54.

1K 57 12
                                    

Życie jest zajebiście nieprzewidywalne i kruche.

Jednego dnia śmiejesz się i cieszysz tym, co masz, a następnego walczysz o życie. Czujesz jak wszystko leci ci przez palce, a ty nie potrafisz złapać nawet najmniejszego kawałka. Chociaż bardzo byś chciał to nie dasz rady tego zrobić.

A co za tym idzie?

Gdy one upadną nie można ich podnieść i z powrotem skleić w całość, a mimo to musisz iść dalej do przodu.

Chociaż nie wiesz jak.
Czujesz kompletną pustkę.
Nie chce ci się nawet płakać, nie masz na to siły. Modlisz się, aby przeżyć kolejny dzień i po prostu położyć się w łożku.

I może nigdy się już nie obudzić?

Z jednej strony czułam, że siedzi we mnie za dużo emocji, ale z drugiej... czułam pustkę. Nie umiałam tego określić, co mnie jeszcze bardziej wkurwiało.

Zaczynając sprawę Jake'a nie sądziłam, że przybierze ona tak drastyczny obrót.

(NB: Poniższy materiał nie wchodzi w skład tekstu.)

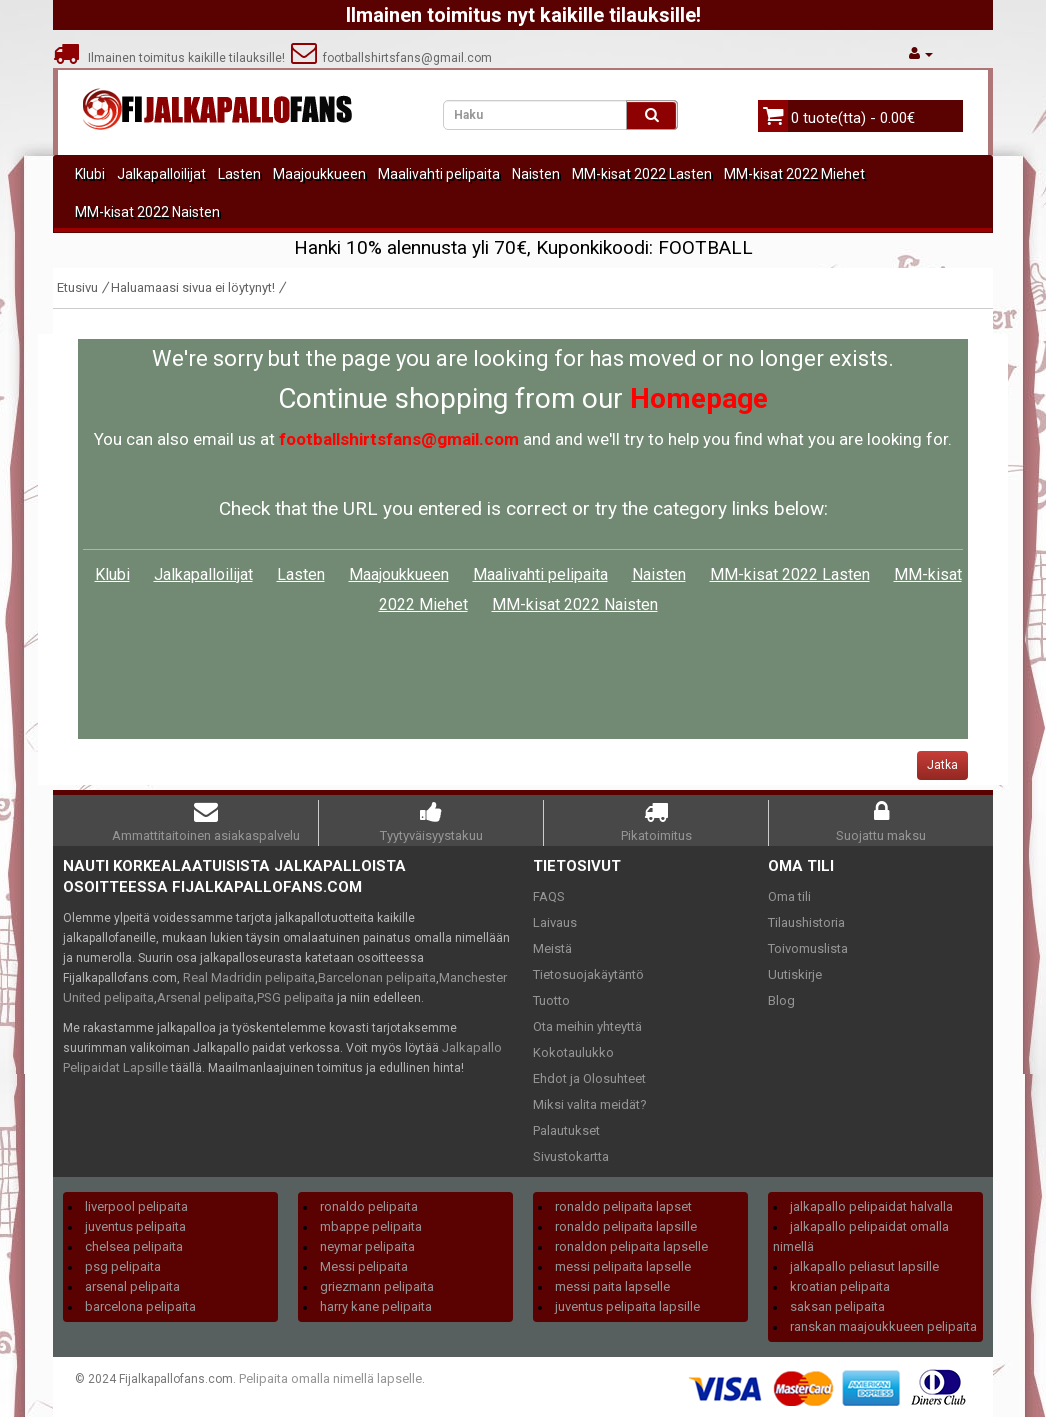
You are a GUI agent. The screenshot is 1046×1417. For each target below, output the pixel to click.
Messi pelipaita (364, 1266)
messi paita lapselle (612, 1286)
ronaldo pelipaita (369, 1206)
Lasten (239, 174)
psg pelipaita (123, 1266)
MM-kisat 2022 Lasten (642, 174)
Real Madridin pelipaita (249, 977)
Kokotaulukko (573, 1052)
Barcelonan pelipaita (377, 977)
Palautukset (566, 1130)
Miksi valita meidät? (590, 1104)
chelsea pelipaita (134, 1246)
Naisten (536, 174)
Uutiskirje (795, 974)
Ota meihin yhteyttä (587, 1026)
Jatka (942, 765)
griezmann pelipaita (377, 1286)
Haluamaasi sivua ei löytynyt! (193, 287)
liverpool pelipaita (136, 1206)
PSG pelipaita (295, 997)
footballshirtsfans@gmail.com (391, 58)
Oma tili (789, 896)
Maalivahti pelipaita (439, 174)
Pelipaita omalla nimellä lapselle (330, 1378)
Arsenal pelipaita (205, 997)
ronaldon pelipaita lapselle (631, 1246)
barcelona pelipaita (140, 1306)
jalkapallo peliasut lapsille (864, 1266)
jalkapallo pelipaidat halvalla (871, 1206)
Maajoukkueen (319, 174)
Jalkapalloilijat (161, 174)
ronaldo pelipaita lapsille (626, 1226)
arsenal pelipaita (132, 1286)
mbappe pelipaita (371, 1226)
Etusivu (77, 287)
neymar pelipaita (367, 1246)
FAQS (549, 896)
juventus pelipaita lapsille (627, 1306)
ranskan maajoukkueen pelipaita (883, 1326)
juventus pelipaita (135, 1226)
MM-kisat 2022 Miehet (794, 174)
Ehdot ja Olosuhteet (589, 1078)
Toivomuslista (808, 948)
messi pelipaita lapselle (623, 1266)
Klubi (90, 174)
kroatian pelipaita (840, 1286)
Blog (781, 1000)
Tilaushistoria (806, 922)
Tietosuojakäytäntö (588, 974)
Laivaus (555, 922)
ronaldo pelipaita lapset (623, 1206)
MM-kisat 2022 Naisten (147, 212)
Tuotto (551, 1000)
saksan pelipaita (837, 1306)
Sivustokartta (571, 1156)
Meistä (552, 948)
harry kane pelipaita (376, 1306)
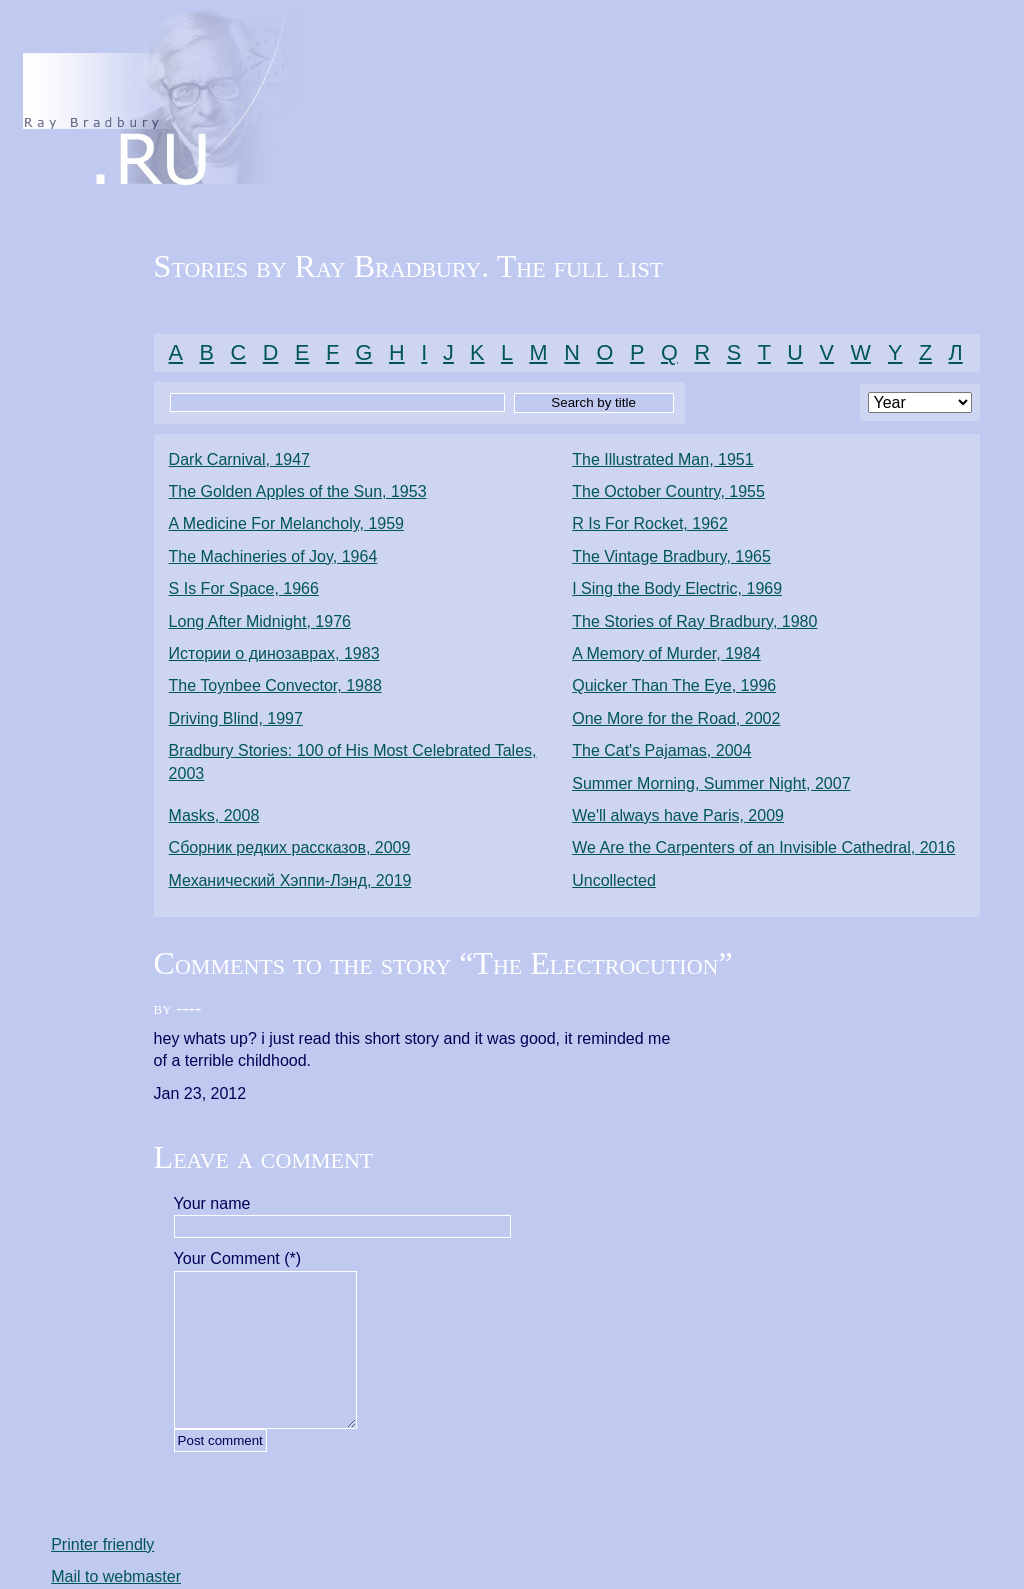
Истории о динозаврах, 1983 (274, 653)
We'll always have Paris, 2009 (678, 815)
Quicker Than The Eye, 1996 (674, 685)
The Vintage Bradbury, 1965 (671, 556)
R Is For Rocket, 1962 (650, 523)
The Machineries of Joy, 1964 (273, 556)
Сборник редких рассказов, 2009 (290, 847)
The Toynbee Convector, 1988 (275, 685)
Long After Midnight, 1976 (260, 621)
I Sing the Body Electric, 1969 (677, 588)
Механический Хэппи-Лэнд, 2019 (290, 880)
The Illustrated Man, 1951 (662, 459)
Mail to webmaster (116, 1576)
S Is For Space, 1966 (244, 588)
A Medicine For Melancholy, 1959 (286, 523)
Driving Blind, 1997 (236, 718)
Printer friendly (102, 1544)
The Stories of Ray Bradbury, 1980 (694, 621)
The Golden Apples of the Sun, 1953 (298, 491)
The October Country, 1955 (668, 491)
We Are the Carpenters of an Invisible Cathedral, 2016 (763, 847)
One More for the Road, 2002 (676, 718)
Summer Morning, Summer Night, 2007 (711, 783)
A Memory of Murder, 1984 (666, 653)
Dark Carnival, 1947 (239, 459)
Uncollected (614, 880)
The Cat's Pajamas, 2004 (661, 750)
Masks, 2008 (214, 815)
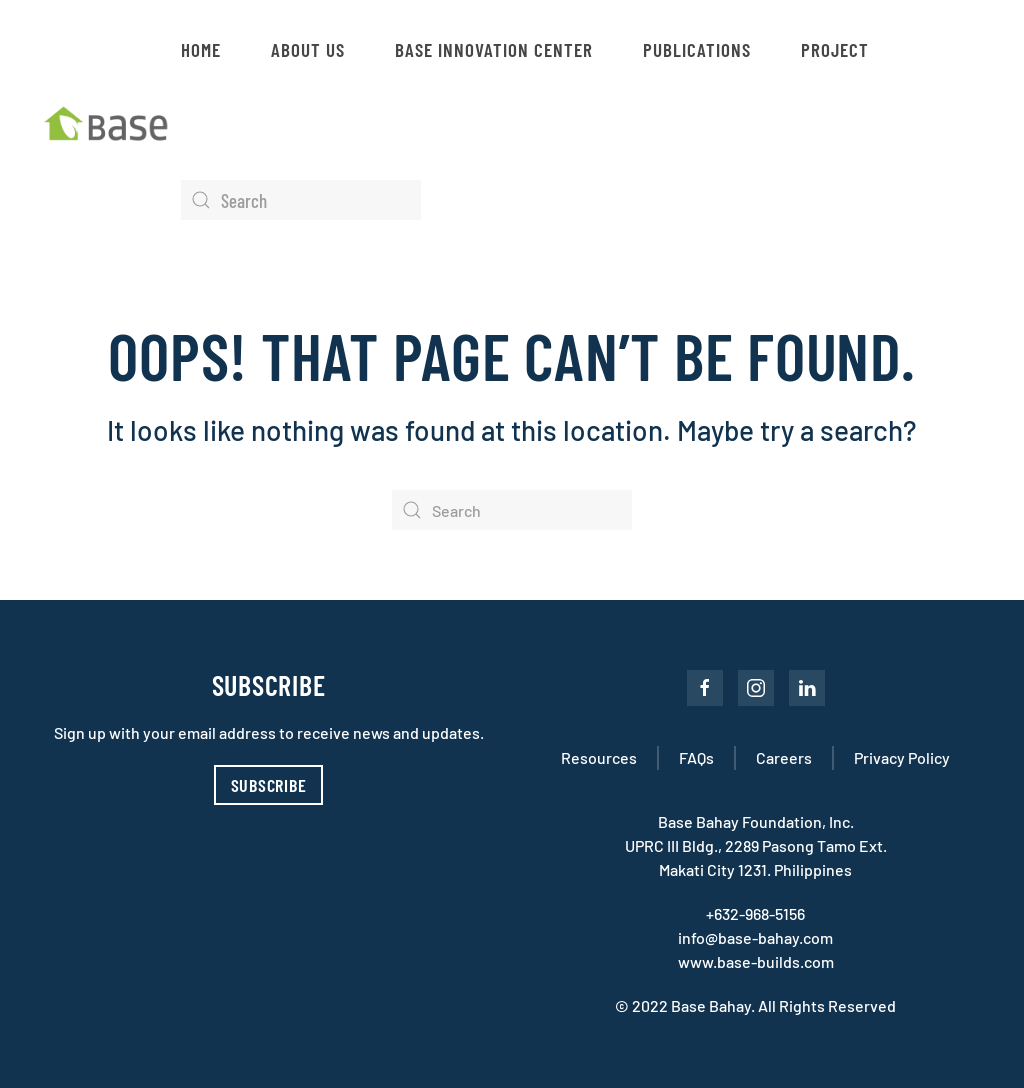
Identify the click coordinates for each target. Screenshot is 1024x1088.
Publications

Może gdybym wtedy w to nie weszła, te wszystkie okrutne rzeczy by się nie wydarzyły?

Wszystko byłoby okej?

Zadawałam sobie codziennie te pytania tak naprawdę katując sama siebie. Wiedziałam, że to jest złe, ale nie umiałam przestać. Za dużo się wydarzyło, żeby przejść obojętnie obok tego.

— Layla, musimy się zbierać.— usłyszałam głos Harry'ego, na co skinęłam głową.

Ubrałam swój czarny, długi płaszcz, założyłam tego samego koloru okulary przeciwsłoneczne  (mimo, że nie było słońca, ale nie chciałam aby ktokolwiek widział moje wielkie wory pod oczami). Wzięłam torebkę i spojrzałam w lustro.

Zobaczyłam w nim pogubioną dziewczynę, która nie potrafiła poradzić sobie z życiem.
Nie wiedziała w jakim kierunku iść, aby nadać sens swojemu istnieniu.

Wypuściłam głęboko powietrze i ruszyłam w stronę wyjścia z mieszkania.

— Jestem gotowa. — odparłam, a mój przyjaciel skinął głową.

— Uważajcie na siebie. Powodzenia, skarbie.— usłyszałam słowa babci, na które nic nie odpowiedziałam. Nie miałam siły na jakiekolwiek interakcje z ludźmi.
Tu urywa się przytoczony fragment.